Pochi medici, la Regione richiama i pensionati

UDINE. Richiamare i medici in corsia dalla pensione, in Friuli Venezia Giulia, è già realtà. Fallite le normali vie di reclutamento del personale, dalla mobilità al concorso passando per il tempo determinato, il Burlo Garofolo di Trieste si è infatti affidato, per periodi di tempo limitato e con contratti di lavoro autonomo, a non uno ma tre pensionati. Un anestesista e due ginecologi. Costo orario: 60 euro.
«Davanti a un’emergenza rispondi con soluzioni di emergenza. Questa lo è, dunque ben venga».
A dirlo, ieri, l’assessore regionale alla Salute, Riccardo Riccardi, che in Fvg la “ricetta” Zaia di reclutare i pensionati per coprire temporaneamente i posti delle specialità vacanti l’ha già adottata. «La carenza di medici è un problema anche da noi e si accinge a fare il Veneto utilizzeremo tutte le soluzioni possibili per tamponare la situazione. L’assunzione temporanea di pensionati è una di queste. Una misura transitoria ma efficace a fronteggiare l’emergenza in caso di particolari tipologie professionali non reperibili».
A differenza del Veneto, dove il governatore leghista ha portato in giunta e fatto approvare una delibera che autorizza assunzioni temporanee di medici in pensione per far fronte a una carenza cronica di professionisti che rischia di portare all’interruzione del pubblico servizio, in Fvg non c’è alcun atto politico approvato dall’esecutivo né in procinto d’esserlo. E questo perché la possibilità è già facoltà dei vertici aziendali, prevista da una norma nazionale (la 114/2014 che reca Disposizioni in materia di “incarichi dirigenziali a soggetti in quiescenza”).
«L’abbiamo applicata nel caso del Burlo e ribadisco: se sarà necessario la adotteremo ancora», ha aggiunto Riccardi dicendo dunque sì ai pensionati in corsia. Se servirà garantire temporaneamente la copertura del servizio, le porte degli ospedali potranno quindi riaprirsi e consentire a ex del Ssr il temporaneo ritorno al lavoro.
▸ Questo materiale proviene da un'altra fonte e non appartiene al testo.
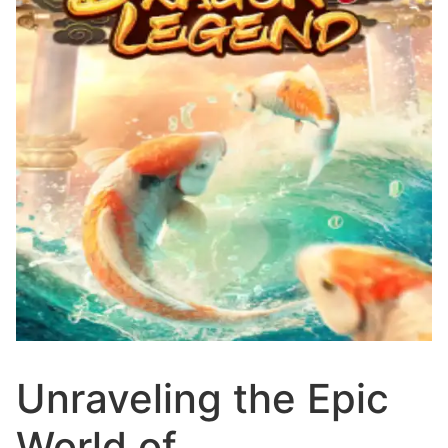
Unraveling the Epic
World of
Via libera a parte, il problema del deficit di medici specialisti è ben più complesso e per Riccardi, come per i sindacati di categoria, richiede soluzioni capaci d’incidere all’origine, lì dove matura la carenza di medici specializzati.
All’incrocio tra corsi di laurea a numero chiuso e borse di specializzazione altrettanto contate. Troppo poche per far fronte alle necessità di un sistema che vedrà nel corso dei prossimi anni andare in quiescenza da qui al 2025 un esercito di medici: ben 52 mila a livello nazionale, su 105 mila complessivi, secondo le stime effettuate recentemente da Anaao, l’associazione medici e dirigenti del sistema sanitario regionale). La Regione di suo ha le mani legate.
«Quel che possiamo fare e abbiamo già fatto l’anno scorso è aumentare le risorse per finanziarie le borse delle specialità, ma non possiamo pensare che questo possa essere un intervento dirimente. Il problema è sì finanziario ma è anche delle facoltà, che hanno disponibilità limitate, bisogna assolutamente che sia rivisto il meccanismo d’accesso alla professione».
Una richiesta che Riccardi aveva già sottoposto mesi addietro al ministro della sanità insieme ai colleghi assessori di Lombardia, Piemonte e Veneto, quest’ultimo poi divenuto sottosegretario al ministero dove la voce delle Regioni e i problemi con cui si trovano a fare i conti sono materia nota.
«Le Regioni stanno facendo sentire tutto il proprio peso», ha ribadito ieri l’assessore consapevole che in questa partita si gioca una parte sostanziale del futuro della sanità regionale.
«È tutta l’impalcatura che va rivista – afferma ancora Riccardi –. Vanno ripensate le soglie di anzianità, perché oggi a 65 anni poi fare ancora il direttore sanitario, rivisti i meccanismi di specializzazione. Dobbiamo garantire al sistema forze nuove, anche per metter subito freno all’importazione di medici dall’estero. Non è accettabile che un Paese come il nostro – conclude – si riduca a dover reclutare professionisti oltre confine».